Stored data entries
+++
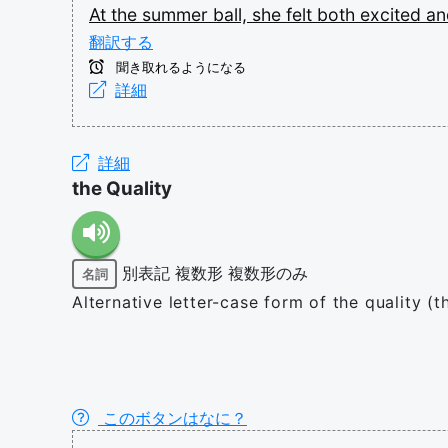
At
the
summer
ball,
she
felt
both
excited
a
翻訳する
聞き取れるようになる
詳細
詳細
the Quality
別表記
複数形
複数形のみ
名詞
Alternative letter-case form of the quality (t
このボタンはなに？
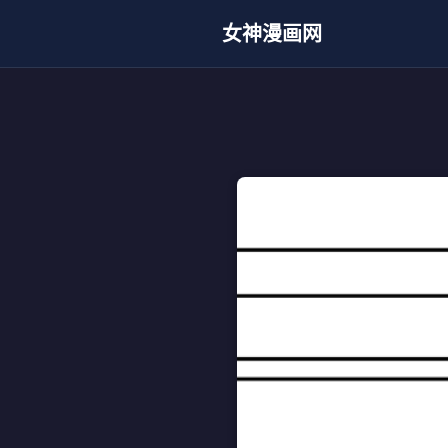
女神漫画网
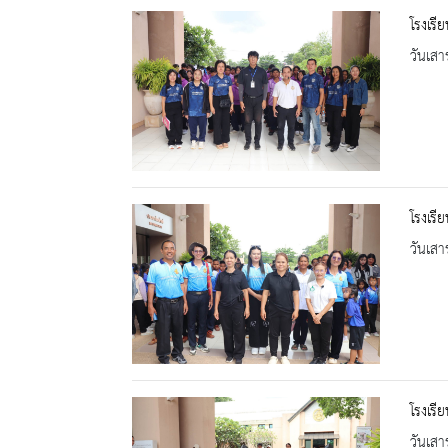
โรงเรี
วันเสา
โรงเรี
วันเสา
โรงเรี
วันเสา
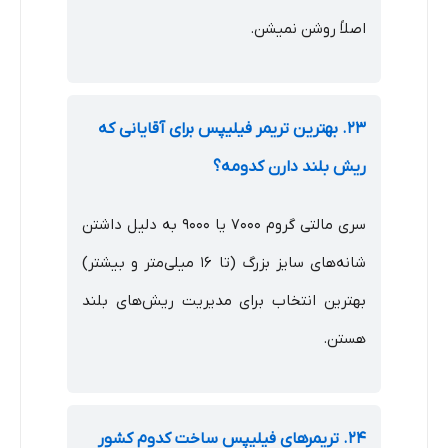
اصلاً روشن نمیشن.
۲۳. بهترین تریمر فیلیپس برای آقایانی که
ریش بلند دارن کدومه؟
سری مالتی گروم ۷۰۰۰ یا ۹۰۰۰ به دلیل داشتن
شانه‌های سایز بزرگ (تا ۱۶ میلی‌متر و بیشتر)
بهترین انتخاب برای مدیریت ریش‌های بلند
هستن.
۲۴. تریمرهای فیلیپس ساخت کدوم کشور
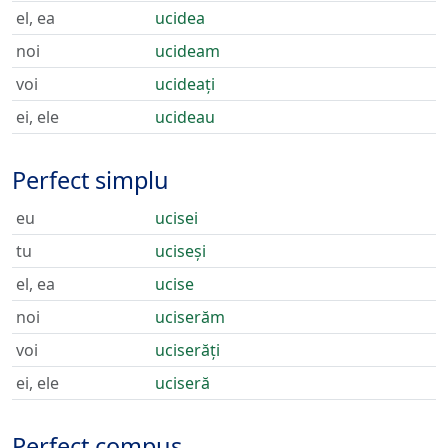
el, ea
ucidea
noi
ucideam
voi
ucideați
ei, ele
ucideau
Perfect simplu
eu
ucisei
tu
uciseși
el, ea
ucise
noi
uciserăm
voi
uciserăți
ei, ele
uciseră
Perfect compus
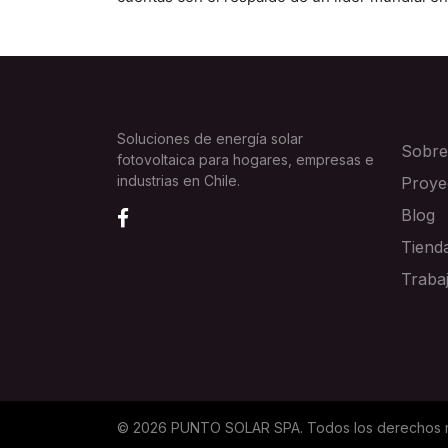
EXPLOR
Soluciones de energía solar
Sobre
fotovoltaica para hogares, empresas e
industrias en Chile.
Proye
Blog
Tiend
Traba
©
2026
PUNTO SOLAR SPA
. Todos los derechos 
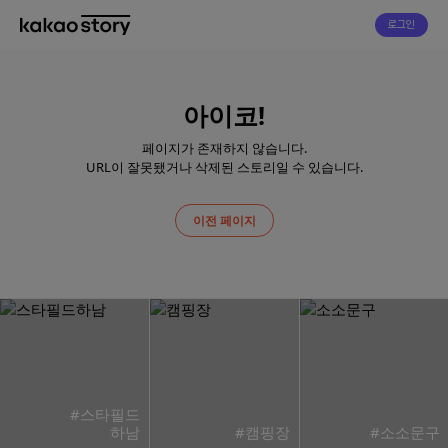
로그인
아이코!
페이지가 존재하지 않습니다.
URL이 잘못됐거나 삭제된 스토리일 수 있습니다.
이전 페이지
#스타필드
하남
#캠핑장
#소소문구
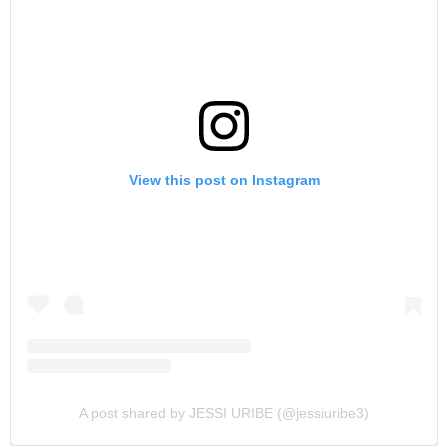
View this post on Instagram
A post shared by JESSI URIBE (@jessiuribe3)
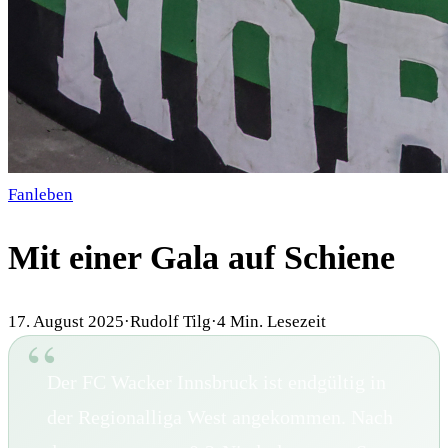
Fanleben
Mit einer Gala auf Schiene
17. August 2025
·
Rudolf Tilg
·
4
Min. Lesezeit
Der FC Wacker Innsbruck ist endgültig in
der Regionalliga West angekommen. Nach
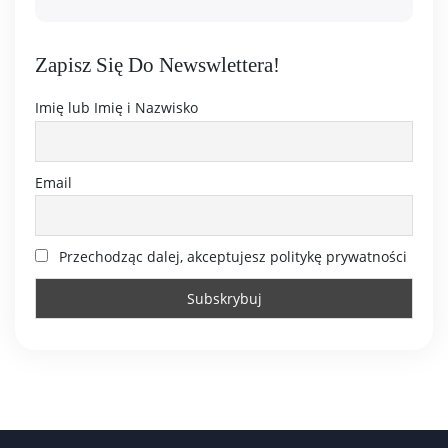
Zapisz Się Do Newswlettera!
Imię lub Imię i Nazwisko
Email
Przechodząc dalej, akceptujesz politykę prywatności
+++
Say again, word for word, every line from the one with "Perfect simplu" through the last line of the data above, minus the pictures.

Perfect simplu
eu
ucisei
tu
uciseși
el, ea
ucise
noi
uciserăm
voi
uciserăți
ei, ele
uciseră
Perfect compus
EXPLOR
Soluciones de energía solar
Sobre
fotovoltaica para hogares, empresas e
industrias en Chile.
Proye
Blog
Tiend
Traba
©
2026
PUNTO SOLAR SPA
. Todos los derechos 
로그인
아이코!
페이지가 존재하지 않습니다.
URL이 잘못됐거나 삭제된 스토리일 수 있습니다.
이전 페이지
#스타필드
하남
#캠핑장
#소소문구
View this post on Instagram
A post shared by JESSI URIBE (@jessiuribe3)
Fanleben
Mit einer Gala auf Schiene
17. August 2025
·
Rudolf Tilg
·
4
Min. Lesezeit
Der FC Wacker Innsbruck ist endgültig in
der Regionalliga West angekommen. Nach
Zapisz Się Do Newswlettera!
Imię lub Imię i Nazwisko
Email
Przechodząc dalej, akceptujesz politykę prywatności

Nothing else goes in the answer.